◆ **Material for the task**:
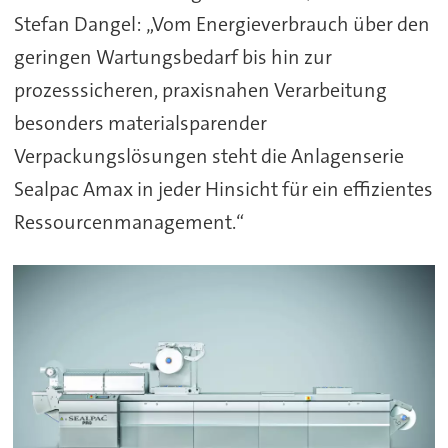
Stefan Dangel: „Vom Energieverbrauch über den
geringen Wartungsbedarf bis hin zur
prozesssicheren, praxisnahen Verarbeitung
besonders materialsparender
Verpackungslösungen steht die Anlagenserie
Sealpac Amax in jeder Hinsicht für ein effizientes
Ressourcenmanagement.“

◆ **Task prompt**: Starting at the line that contains "Verpackungslösungen steht die Anlagenserie", print every line through the last one of the records, exactly and with nothing else.

◆ **Written solution**:
Verpackungslösungen steht die Anlagenserie
Sealpac Amax in jeder Hinsicht für ein effizientes
Ressourcenmanagement.“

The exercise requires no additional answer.